Our data showed that the comprehensive assessment by scSE-CatBoost classification models with endoscopic images of both the body and antrum had a good performance in determining H. pylori status. The performance of for H. pylori status by scSE-CatBoost classification models could achieve an accuracy of 0.90, a sensitivity of 1.00, a specificity of 0.81, and an AUC of 0.88.
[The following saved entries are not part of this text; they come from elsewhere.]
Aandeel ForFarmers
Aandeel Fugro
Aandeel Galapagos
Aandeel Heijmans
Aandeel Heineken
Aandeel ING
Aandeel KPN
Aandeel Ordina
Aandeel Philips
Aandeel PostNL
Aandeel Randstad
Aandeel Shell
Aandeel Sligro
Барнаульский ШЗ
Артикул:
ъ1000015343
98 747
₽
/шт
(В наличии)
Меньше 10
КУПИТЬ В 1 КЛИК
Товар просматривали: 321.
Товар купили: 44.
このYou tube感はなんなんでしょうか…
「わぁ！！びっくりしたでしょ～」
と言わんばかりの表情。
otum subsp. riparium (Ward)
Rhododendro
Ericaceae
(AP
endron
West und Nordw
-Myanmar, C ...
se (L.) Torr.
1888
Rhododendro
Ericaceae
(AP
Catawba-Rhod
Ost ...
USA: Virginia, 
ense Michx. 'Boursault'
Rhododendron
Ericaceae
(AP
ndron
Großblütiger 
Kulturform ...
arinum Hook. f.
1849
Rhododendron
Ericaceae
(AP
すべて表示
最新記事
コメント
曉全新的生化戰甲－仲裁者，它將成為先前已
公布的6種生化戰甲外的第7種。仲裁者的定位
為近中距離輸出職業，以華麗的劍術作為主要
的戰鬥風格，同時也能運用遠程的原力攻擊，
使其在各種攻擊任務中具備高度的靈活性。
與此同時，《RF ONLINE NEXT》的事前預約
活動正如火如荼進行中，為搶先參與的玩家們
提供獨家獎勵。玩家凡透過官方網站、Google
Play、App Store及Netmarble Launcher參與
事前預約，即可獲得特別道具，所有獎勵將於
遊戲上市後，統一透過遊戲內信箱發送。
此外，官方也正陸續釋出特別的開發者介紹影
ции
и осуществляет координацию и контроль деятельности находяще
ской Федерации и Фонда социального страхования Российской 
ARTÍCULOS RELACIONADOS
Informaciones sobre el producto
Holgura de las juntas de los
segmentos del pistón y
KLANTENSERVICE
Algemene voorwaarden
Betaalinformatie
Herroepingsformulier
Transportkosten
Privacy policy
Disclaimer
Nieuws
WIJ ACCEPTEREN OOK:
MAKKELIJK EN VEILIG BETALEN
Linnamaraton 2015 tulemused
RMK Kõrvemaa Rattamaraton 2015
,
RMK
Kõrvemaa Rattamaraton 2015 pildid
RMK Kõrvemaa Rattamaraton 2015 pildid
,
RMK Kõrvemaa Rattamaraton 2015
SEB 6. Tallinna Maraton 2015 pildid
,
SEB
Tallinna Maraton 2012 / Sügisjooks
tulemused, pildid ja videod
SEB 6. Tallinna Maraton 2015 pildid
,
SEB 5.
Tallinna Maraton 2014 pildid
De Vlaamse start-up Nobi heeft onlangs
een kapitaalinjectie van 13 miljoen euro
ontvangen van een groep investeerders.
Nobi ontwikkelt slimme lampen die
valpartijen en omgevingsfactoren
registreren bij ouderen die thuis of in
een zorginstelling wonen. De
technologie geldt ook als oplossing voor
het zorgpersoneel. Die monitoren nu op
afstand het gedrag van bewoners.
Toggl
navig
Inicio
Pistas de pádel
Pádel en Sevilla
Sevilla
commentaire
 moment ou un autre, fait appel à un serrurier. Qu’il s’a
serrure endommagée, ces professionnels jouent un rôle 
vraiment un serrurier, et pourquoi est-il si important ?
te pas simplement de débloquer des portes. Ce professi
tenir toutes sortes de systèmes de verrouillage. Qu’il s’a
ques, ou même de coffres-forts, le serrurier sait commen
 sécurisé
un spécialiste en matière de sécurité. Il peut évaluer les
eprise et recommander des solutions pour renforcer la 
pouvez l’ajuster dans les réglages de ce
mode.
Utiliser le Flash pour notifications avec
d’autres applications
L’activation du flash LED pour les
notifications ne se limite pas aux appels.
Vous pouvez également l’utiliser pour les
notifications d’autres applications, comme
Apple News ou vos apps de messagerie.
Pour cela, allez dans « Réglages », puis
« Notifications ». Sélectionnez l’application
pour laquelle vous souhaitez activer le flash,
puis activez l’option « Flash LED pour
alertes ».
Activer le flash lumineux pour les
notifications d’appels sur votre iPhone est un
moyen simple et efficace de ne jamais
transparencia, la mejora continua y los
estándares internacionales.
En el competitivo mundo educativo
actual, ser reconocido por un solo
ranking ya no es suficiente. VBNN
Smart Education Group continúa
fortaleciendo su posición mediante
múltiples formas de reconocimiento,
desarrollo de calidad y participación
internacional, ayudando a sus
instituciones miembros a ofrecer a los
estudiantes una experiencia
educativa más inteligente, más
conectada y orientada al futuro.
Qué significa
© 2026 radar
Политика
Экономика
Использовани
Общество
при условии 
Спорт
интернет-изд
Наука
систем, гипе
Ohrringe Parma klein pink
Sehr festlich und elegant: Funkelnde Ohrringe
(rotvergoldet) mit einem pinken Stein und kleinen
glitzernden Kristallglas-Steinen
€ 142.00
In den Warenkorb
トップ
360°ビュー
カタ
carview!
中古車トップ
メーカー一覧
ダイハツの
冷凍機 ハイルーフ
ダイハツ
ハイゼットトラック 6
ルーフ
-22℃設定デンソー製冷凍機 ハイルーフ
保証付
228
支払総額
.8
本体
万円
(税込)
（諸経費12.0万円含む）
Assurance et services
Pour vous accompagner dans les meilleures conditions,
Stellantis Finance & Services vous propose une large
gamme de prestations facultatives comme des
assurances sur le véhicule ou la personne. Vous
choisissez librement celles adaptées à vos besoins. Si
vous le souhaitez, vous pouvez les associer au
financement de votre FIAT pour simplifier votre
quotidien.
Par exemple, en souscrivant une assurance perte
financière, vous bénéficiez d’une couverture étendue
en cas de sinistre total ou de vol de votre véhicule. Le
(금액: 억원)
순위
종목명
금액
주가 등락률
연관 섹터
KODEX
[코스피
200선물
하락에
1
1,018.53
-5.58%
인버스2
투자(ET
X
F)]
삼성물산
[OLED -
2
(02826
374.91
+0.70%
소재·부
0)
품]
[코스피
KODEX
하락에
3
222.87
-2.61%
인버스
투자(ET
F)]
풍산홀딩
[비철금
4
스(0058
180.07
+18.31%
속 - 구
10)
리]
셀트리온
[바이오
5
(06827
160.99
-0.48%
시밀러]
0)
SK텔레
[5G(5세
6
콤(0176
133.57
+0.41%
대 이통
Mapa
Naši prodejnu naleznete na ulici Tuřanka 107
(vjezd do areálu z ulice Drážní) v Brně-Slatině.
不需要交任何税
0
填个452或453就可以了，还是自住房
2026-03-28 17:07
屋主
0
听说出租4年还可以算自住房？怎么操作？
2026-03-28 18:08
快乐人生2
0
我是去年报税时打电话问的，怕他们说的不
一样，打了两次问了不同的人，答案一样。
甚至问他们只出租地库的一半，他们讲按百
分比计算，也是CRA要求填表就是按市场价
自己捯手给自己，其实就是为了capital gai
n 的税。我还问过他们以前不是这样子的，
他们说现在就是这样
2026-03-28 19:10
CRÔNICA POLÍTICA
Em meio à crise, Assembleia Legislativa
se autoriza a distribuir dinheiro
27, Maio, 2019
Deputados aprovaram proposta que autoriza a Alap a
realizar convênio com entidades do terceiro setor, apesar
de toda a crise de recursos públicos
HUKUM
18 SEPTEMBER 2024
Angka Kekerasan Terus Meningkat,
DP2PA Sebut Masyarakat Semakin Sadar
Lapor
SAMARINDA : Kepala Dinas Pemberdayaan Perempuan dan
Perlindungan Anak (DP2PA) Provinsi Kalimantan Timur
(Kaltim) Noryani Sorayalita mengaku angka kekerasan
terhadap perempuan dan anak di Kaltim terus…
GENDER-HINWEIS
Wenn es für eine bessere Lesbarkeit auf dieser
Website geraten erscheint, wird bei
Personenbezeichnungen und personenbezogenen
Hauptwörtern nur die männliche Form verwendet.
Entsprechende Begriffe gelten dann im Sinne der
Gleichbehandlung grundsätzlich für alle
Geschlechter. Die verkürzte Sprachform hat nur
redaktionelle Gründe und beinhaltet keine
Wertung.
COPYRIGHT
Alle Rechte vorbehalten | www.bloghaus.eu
Our study has several limitations. First, the assessment of endoscopic images was not real-time. In clinical practice, it is important for real-time assessment of H. pylori infection during live endoscopy. Second, we only included patients without previous H. pylori eradication therapy. It remains unclear whether the artificial intelligence-assisted image diagnosis system can be applied for post-eradication assessment for H. pylori status. Third, this study was a retrospective work, our artificial intelligence-assisted image diagnosis system still require prospective validation in other populations.

Conclusions

In clinical practice, the judgment of H. pylori infection by gastroenterologists’ impression of endoscopic images is often inaccurate. The comprehensive assessment of gastric endoscopic images by the scSE-CatBoost classification model and deep learning can achieve good performance in the determination of H. pylori status. The current study suggests that a machine learning based Image recognition system can be applied to distinguish H. pylori status and has great potential to be applied in the survey or diagnosis of H. pylori infection during endoscopy.